There are deeper truths, though. Michael Albert connects the evils of actually existing communism to the rise of what he calls “coordinatorism,” the ideology of a new class defined ideologically by their role in dictating to society what it should do rather than economically by their role in production.
I don’t think this goes deep enough. It has long been a staple of the conservative critique of communism that the very existence of a utopian ideology of social transformation itself inevitably leads to catastrophe. The mass killings of the 20th century lend a great deal of credence to this notion. It is not just Nazism and Communism; the postwar creators of the American empire, who evolved an ideological worldview that James Peck has termed “visionary globalism,” shared the same problem in lesser degree.
The other critique, that communism removed self-interest and thus initiative, certainly did not apply to the builders of the system.

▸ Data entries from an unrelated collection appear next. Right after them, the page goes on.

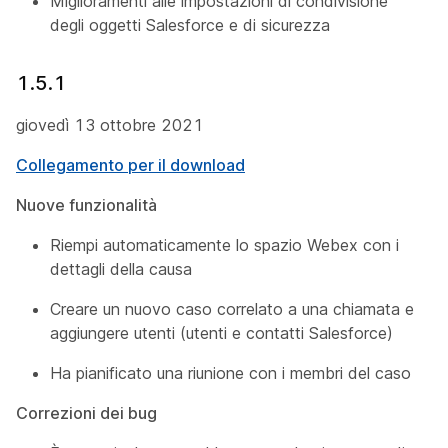
Miglioramenti alle impostazioni di condivisione
degli oggetti Salesforce e di sicurezza
1.5.1
giovedì 13 ottobre 2021
Collegamento per il download
Nuove funzionalità
Riempi automaticamente lo spazio Webex con i
dettagli della causa
Creare un nuovo caso correlato a una chiamata e
aggiungere utenti (utenti e contatti Salesforce)
Ha pianificato una riunione con i membri del caso
Correzioni dei bug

Those revolutionaries, dictators, apparatchiks, and political entrepreneurs were engaged in a tremendous act of will. They shook the pillars of Heaven and tried to force the pace of history, all the while proclaiming that they were in the service of historical inevitability.
They weren’t all, or even mostly, evil or purely self-serving. What united them, though — the ones that survived or succeeded — was a shared belief that they must use whatever degree of ruthlessness was required to achieve the dictates of history.
There is a new left in the world, that wishes to disavow any connection with that history of heroism, sacrifice, folly, and destruction, that wishes not to impose a cost on anyone — and much of which also doesn’t wish to bear any.
How will it avoid the mistakes of the past and also avoid the comfort and moral safety of powerlessness? How will it unite the head and the heart — without forgetting the hand?